Dans ce contexte, les marchés de swaps valorisent donc une hausse de 25 pb en février, deux autres jusqu’à 1% d’ici à l’été, puis deux autres encore lors des quatre comités de politique monétaire (MPC) qui se tiendront entre août et décembre. Le relèvement de jeudi devrait être décidé à l’unanimité des neuf membres. Ensuite, «la vigueur et le nombre des hausses en 2022 dépendront de l’équilibre à trouver entre lutte contre l’inflation et coût pour la croissance», reconnaît Sanjay Raja. «Nous partons du principe que le MPC s’en tiendra à son plan, mais il y a une chance qu’il prenne peur», préviennent aussi les analystes de Capital Economics. Avant de voter pour le statu quo en décembre face au variant Omicron, Silvana Tenreyro, membre du MPC, avait prôné la prudence et convaincu ses collègues de minimiser les attentes des marchés en novembre.

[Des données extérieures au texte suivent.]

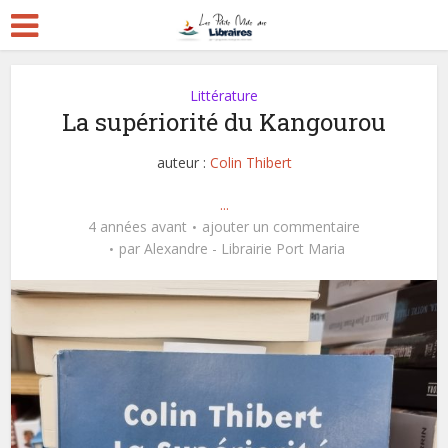
Littérature
La supériorité du Kangourou
auteur :
Colin Thibert
...
4 années avant
ajouter un commentaire
par
Alexandre - Librairie Port Maria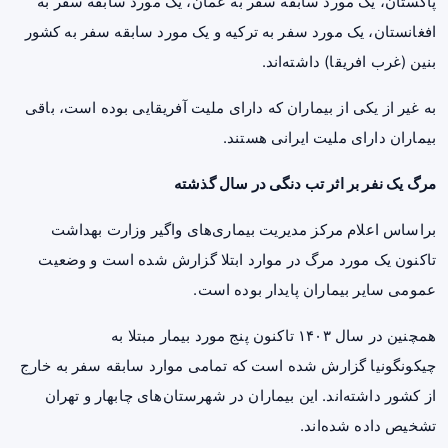
پاکستان، یک مورد سابقه سفر به عمان، یک مورد سابقه سفر به
افغانستان، یک مورد سفر به ترکیه و یک مورد سابقه سفر به کشور
بنین (غرب افریقا) داشته‌اند.
به غیر از یکی از بیماران که دارای ملیت آفریقایی بوده است، باقی
بیماران دارای ملیت ایرانی هستند.
مرگ یک نفر بر اثر تب دنگی در سال گذشته
براساس اعلام مرکز مدیریت بیماری‌های واگیر وزارت بهداشت
تاکنون یک مورد مرگ در موارد ابتلا گزارش شده است و وضعیت
عمومی سایر بیماران پایدار بوده است.
همچنین در سال ۱۴۰۳ تاکنون پنج مورد بیمار مبتلا به
چیکونگونیا گزارش شده است که تمامی موارد سابقه سفر به خارج
از کشور داشته‌اند. این بیماران در شهرستان‌های چابهار و تهران
تشخیص داده شده‌اند.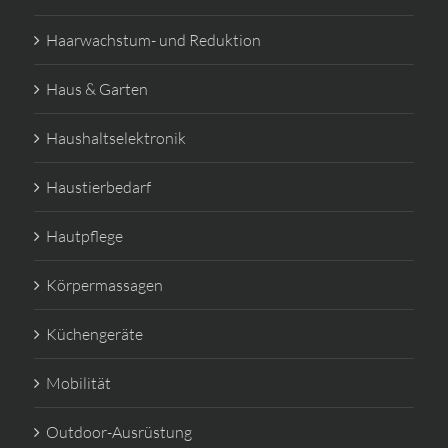
Haarwachstum- und Reduktion
Haus & Garten
Haushaltselektronik
Haustierbedarf
Hautpflege
Körpermassagen
Küchengeräte
Mobilität
Outdoor-Ausrüstung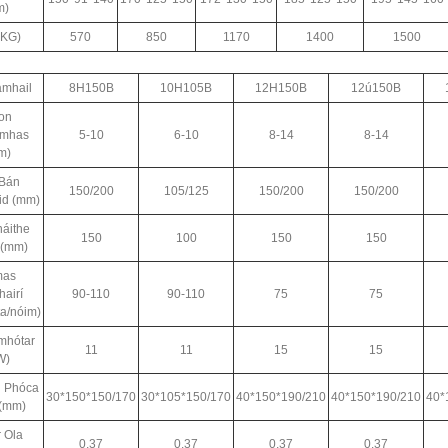
m)
KG)
570
850
1170
1400
1500
mhail
8H150B
10H105B
12H150B
12ú150B
on
omhas
5-10
6-10
8-14
8-14
m)
Bán
150/200
105/125
150/200
150/200
d (mm)
áithe
150
100
150
150
 (mm)
mas
hairí
90-110
90-110
75
75
a/nóim)
mhótar
11
11
15
15
W)
n Phóca
30*150*150/170
30*105*150/170
40*150*190/210
40*150*190/210
40*
 (mm)
 Ola
0.37
0.37
0.37
0.37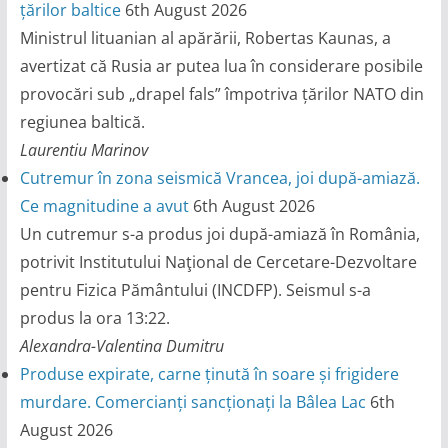
țărilor baltice
6th August 2026
Ministrul lituanian al apărării, Robertas Kaunas, a
avertizat că Rusia ar putea lua în considerare posibile
provocări sub „drapel fals” împotriva țărilor NATO din
regiunea baltică.
Laurentiu Marinov
Cutremur în zona seismică Vrancea, joi după-amiază.
Ce magnitudine a avut
6th August 2026
Un cutremur s-a produs joi după-amiază în România,
potrivit Institutului Naţional de Cercetare-Dezvoltare
pentru Fizica Pământului (INCDFP). Seismul s-a
produs la ora 13:22.
Alexandra-Valentina Dumitru
Produse expirate, carne ținută în soare și frigidere
murdare. Comercianți sancționați la Bâlea Lac
6th
August 2026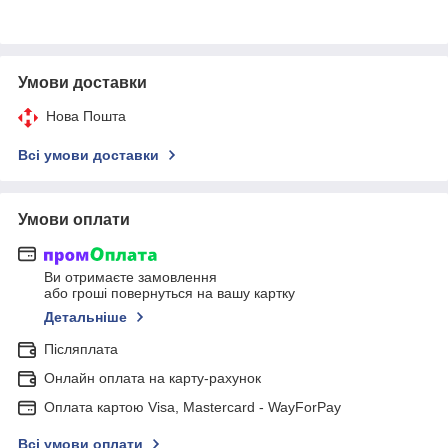
Умови доставки
Нова Пошта
Всі умови доставки
Умови оплати
Ви отримаєте замовлення
або гроші повернуться на вашу картку
Детальніше
Післяплата
Онлайн оплата на карту-рахунок
Оплата картою Visa, Mastercard - WayForPay
Всі умови оплати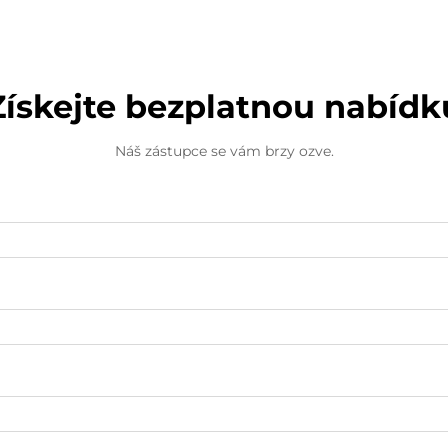
Získejte bezplatnou nabídk
Náš zástupce se vám brzy ozve.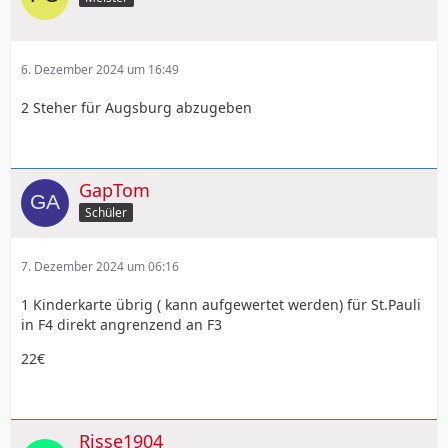
6. Dezember 2024 um 16:49
2 Steher für Augsburg abzugeben
GapTom
Schüler
7. Dezember 2024 um 06:16
1 Kinderkarte übrig ( kann aufgewertet werden) für St.Pauli
in F4 direkt angrenzend an F3
22€
Risse1904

Un autre sujet portera probablement dès jeudi sur la réduction du bilan («quantitative tightening», QT). La BoE devrait annoncer rapidement une réduction «passive», consistant à cesser les réinvestissements de l’Asset Purchase Facility (APF) : 38 milliards de livres en moins sur 895 milliards au bilan cette année, «pas un défi majeur pour les taux vu les importantes réductions d’émission du Bureau de gestion de la dette (DMO)», indique l’équipe d’ING. Les choses pourraient changer avec une réduction «active» consistant à revendre des emprunts d’Etat britanniques sur les marchés. «Nous prévoyons que la BoE commencera également ces ventes actives en novembre, à un rythme initial de 5 milliards de livres par mois. A notre avis, ce QT remplacera certaines hausses du taux directeur», conclut Robert Wood.